Perdue dans ses pensées, Eva réfléchissait, tout en suivant d'une oreille distraite ce qui se racontait à grands cris sur la place publique. Elle était comme ça notre petite (grande) rousse, toujours le cerveau qui tournait à plein régime, sauf quand elle lâchait volontairement la bride. A cet instant, elle se demandait si le voleur -ou la voleuse ?- faisait partie de ceux qui prenaient la parole pour exprimer leur opinion, ou de ceux qui restaient silencieux en écoutant tout ce raffut. Si c'était elle la voleuse, elle aurait sans doute fait profil bas. Mais bon elle n'avait jamais volé, et ne savait donc pas si elle était ou non une bonne référence (ou mauvaise selon les points de vue). Tout dépendait encore une fois du caractère de ce mystérieux personnage.

Elle avait demandé si le coupable pouvait être une fille, et fut surprise une nouvelle fois de voir qu'il lui répondait. Elle le trouvait calme et un peu distant, comme si ce qui se passait ne l'atteignait pas. Un peu mystérieux et mélancolique aussi. Comme s'il avait vu et vécu des choses trop dures pour son âge, et qu'il avait dû faire avec. Elle se surprit à le détailler avec curiosité, tandis qu'il parlait. Elle entraperçut ses yeux bleus océans derrière quelques mèches de cheveux brunes, avant qu'il ne s'interrompe brutalement. Une jeune fille venait de lui rentrer dedans, et son commentaire était si incongru qu'il fit éclater de rire Eva. Un rire frais et léger, qui ne dura pas lorsqu'elle vit l'expression sur le visage du medjack, qui n'avait pas l'air d'apprécier l'adjectif. Ça lui donna la diversion suffisante pur se recentrer, et se répéter ce qu'il venait de lui dire. Une fille aurait pu faire le coup. En ayant la force suffisante bien sûr. Zut, ça n'éliminait pas grand monde. Enfin, c'était toujours ça de pris.
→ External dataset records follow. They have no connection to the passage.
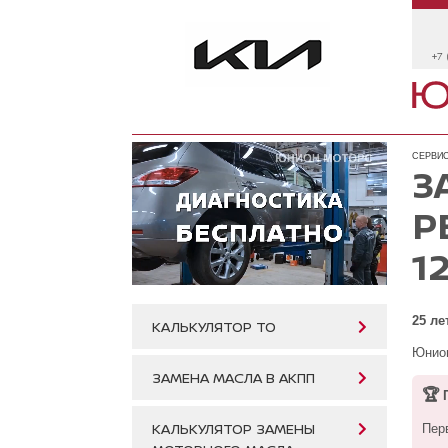
+7 
СЕРВИС
З
Р
1
25 ле
КАЛЬКУЛЯТОР ТО
Юнион
ЗАМЕНА МАСЛА В АКПП
🏆
П
КАЛЬКУЛЯТОР ЗАМЕНЫ
Пер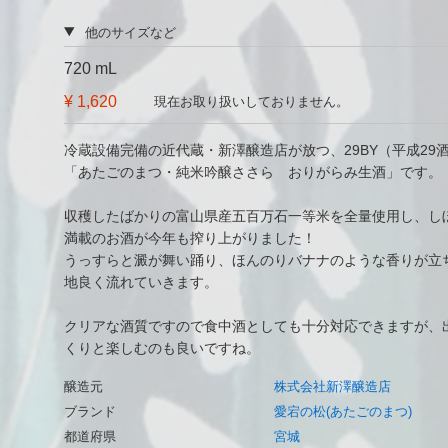
他のサイズなど
720 mL
¥ 1,620
現在お取り扱いしておりません。
冷蔵設備完備の近代蔵・新澤醸造店が放つ、29BY（平成2
「あたごのまつ・純米吟醸ささら おりがらみ生酒」です。
収穫したばかりの富山県産五百万石一等米を全量使用し、し
満載のお酒が今年も搾り上がりました！
うっすらと澱が舞い踊り、ほんのりバナナのような香りが立
地良く流れていきます。
クリアな酒質ですので食中酒としても十分対応できますが、
くりと楽しむのも良いですね。
醸造元
株式会社新澤醸造店
ブランド
愛宕の松(あたごのまつ)
都道府県
宮城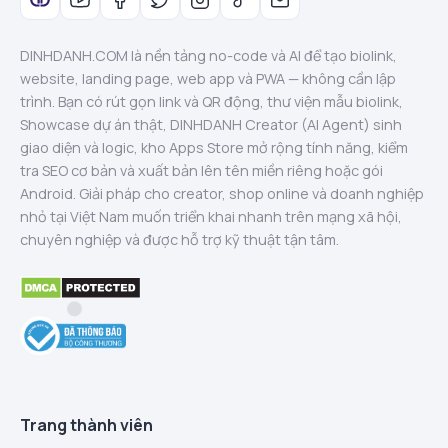
DINHDANH.COM là nền tảng no-code và AI để tạo biolink,
website, landing page, web app và PWA — không cần lập
trình. Bạn có rút gọn link và QR động, thư viện mẫu biolink,
Showcase dự án thật, DINHDANH Creator (AI Agent) sinh
giao diện và logic, kho Apps Store mở rộng tính năng, kiểm
tra SEO cơ bản và xuất bản lên tên miền riêng hoặc gói
Android. Giải pháp cho creator, shop online và doanh nghiệp
nhỏ tại Việt Nam muốn triển khai nhanh trên mạng xã hội,
chuyên nghiệp và được hỗ trợ kỹ thuật tận tâm.
Trang thành viên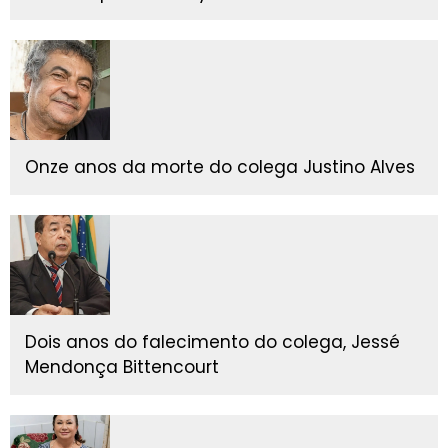
Onze anos da morte do colega Justino Alves
Dois anos do falecimento do colega, Jessé
Mendonça Bittencourt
Et voilà que la blonde se faisait passer un gentil savon, sur le fait qu'on ne quittait pas l'esplanade jusqu'à ce que le maton en chef ne s'en aille. Ce qui paraissait assez logique, puisque ça aurait été un manque évident de respect. Mais contrairement à ceux qui s'amusaient à cracher directement en face du dénommé Jonas, cela semblait accidentel pour la jeune fille, nouvelle elle aussi. Elles étaient arrivées à peu près en même temps, à quelques jours de décalage. Tant mieux, elle n'était pas restée 'la bleue' longtemps mouahahah. Parce que sérieusement, c'était un peu lourd de devoir répéter sans cesse qu'elle s'appelait Eva (oui elle était têtue).
Elle adressa un sourire amical un peu compatissant à la nouvelle venue, comme pour appuyer silencieusement ce que venait de dire le brun. Elle pressentait qu'une intervention orale de sa part serait malvenue, même si le discours, quoique très légèrement moralisateur n'était ni sarcastique, ni piquant. Ça lui tira un nouveau sourire, en repensant à ce qu'elle avait entendu dire sur le chef des medjacks -dont elle ne se souvenait plus le nom-, réputé pour ne pas y aller de main morte dans ses remarques. Peut-être s'était-il radoucit ? Ou alors il ne se comportait pas pareil à l'infirmerie et ailleurs.

Surprenant le soupir du garçon à ses côtés, elle se retourna par réflexe vers l'endroit qui menait à la Boîte. Suivant son regard, elle aperçut une minimoys toute mignonne entrain de chuchoter à l'oreille du maton en chef. Euh qu'est-ce que cette gamine faisait là ? Un rapide calcul lui fit hausser les sourcils de surprise. Si tous les matons étaient présents, alors elle devait en faire partie. Ce qui expliquait sans doute pourquoi elle se permettait autant de familiarité. Comment un petit bout de chou pareil pouvait-il endosser tant de responsabilités ? Elle prenait le temps de vivre aussi ? Elle secoua la tête, un peu dépassée, faisant virevolter quelques mèches rousses.

Après un instant de calme où ils étaient restés sans rien dire, un bref souvenir lui revint. Comme observé à travers un écran, et elle se douta que ce n'était pas réel, mais plus une sorte de souvenir de film ou autre. Elle sourit en y songeant, se disant que ça aurait pu être une bonne idée en d'autres circonstances. C'était une intrigue, où,  pour démasquer le voleur, l'enquêteur avait réuni tout le monde dans la même pièce (ça partait plutôt bien vu les circonstances), et il leur avait ensuite simplement annoncé que le coupable était ici, et qu'il savait qui c'était. Bien évidement, toutes les personnes innocentes s'étaient retournées pour regarder leurs voisins d'un air suspicieux, sauf le coupable. Elle se demandait si ça pouvait marcher dans la réalité. Mais ne comptait pas se tourner en ridicule en allant proclamer qu'elle savait qui était le coupable sur l'esplanade. Bien décidée à faire passer le temps puisqu'ils étaient bloqués ici, elle reprit la conversation sur un ton normal, comme s'il ne s'était rien passé.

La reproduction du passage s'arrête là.